Exercise aim: Below is a set of records; reproduce them exactly without their pictures.

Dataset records
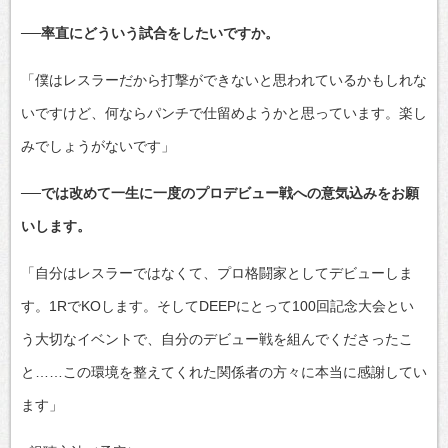
──率直にどういう試合をしたいですか。
「僕はレスラーだから打撃ができないと思われているかもしれな
いですけど、何ならパンチで仕留めようかと思っています。楽し
みでしょうがないです」
──では改めて一生に一度のプロデビュー戦への意気込みをお願
いします。
「自分はレスラーではなくて、プロ格闘家としてデビューしま
す。1RでKOします。そしてDEEPにとって100回記念大会とい
う大切なイベントで、自分のデビュー戦を組んでくださったこ
と……この環境を整えてくれた関係者の方々に本当に感謝してい
ます」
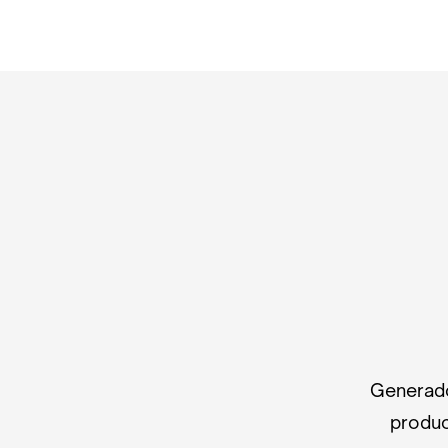
Generado
produc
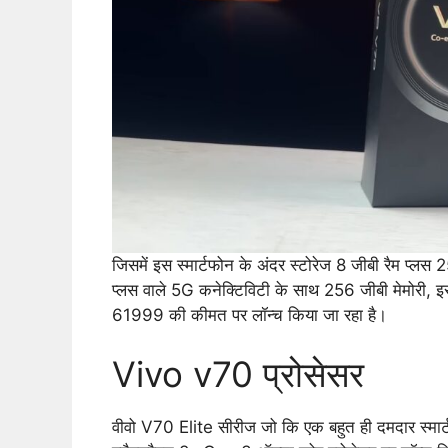
जिसमें इस स्मार्टफोन के अंदर स्टोरेज 8 जीबी रैम प्लस 
प्लस वाले 5G कनेक्टिविटी के साथ 256 जीबी मेमोरी, 
61999 की कीमत पर लॉन्च किया जा रहा है।
Vivo v70 प्रोसेसर
वीवो V70 Elite सीरीज जो कि एक बहुत ही दमदार स्मार्टफ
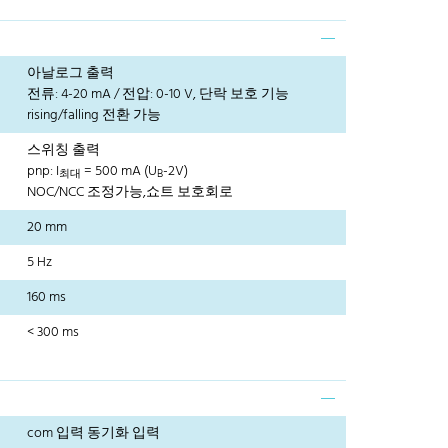
아날로그 출력
전류: 4-20 mA / 전압: 0-10 V, 단락 보호 기능
rising/falling 전환 가능
스위칭 출력
pnp: I
= 500 mA (U
-2V)
최대
B
NOC/NCC 조정가능,쇼트 보호회로
20 mm
5 Hz
160 ms
< 300 ms
com 입력 동기화 입력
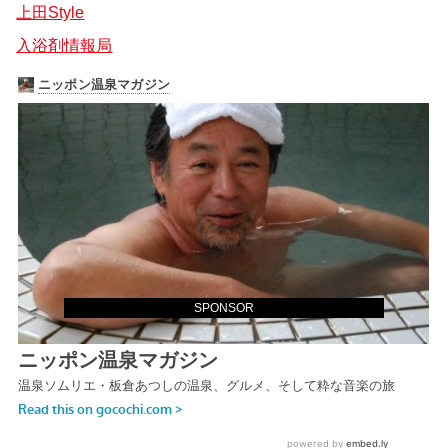
上田Style
入浴剤情報局
SPONSOR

Response to the task:
──率直にどういう試合をしたいですか。
「僕はレスラーだから打撃ができないと思われているかもしれな
いですけど、何ならパンチで仕留めようかと思っています。楽し
みでしょうがないです」
──では改めて一生に一度のプロデビュー戦への意気込みをお願
いします。
「自分はレスラーではなくて、プロ格闘家としてデビューしま
す。1RでKOします。そしてDEEPにとって100回記念大会とい
う大切なイベントで、自分のデビュー戦を組んでくださったこ
と……この環境を整えてくれた関係者の方々に本当に感謝してい
ます」
Generado
produc
जिसमें इस स्मार्टफोन के अंदर स्टोरेज 8 जीबी रैम प्लस 
प्लस वाले 5G कनेक्टिविटी के साथ 256 जीबी मेमोरी, 
61999 की कीमत पर लॉन्च किया जा रहा है।
Vivo v70 प्रोसेसर
वीवो V70 Elite सीरीज जो कि एक बहुत ही दमदार स्मार्टफ
아날로그 출력
전류: 4-20 mA / 전압: 0-10 V, 단락 보호 기능
rising/falling 전환 가능
스위칭 출력
pnp: I
= 500 mA (U
-2V)
최대
B
NOC/NCC 조정가능,쇼트 보호회로
20 mm
5 Hz
160 ms
< 300 ms
com 입력 동기화 입력
上田Style
入浴剤情報局
SPONSOR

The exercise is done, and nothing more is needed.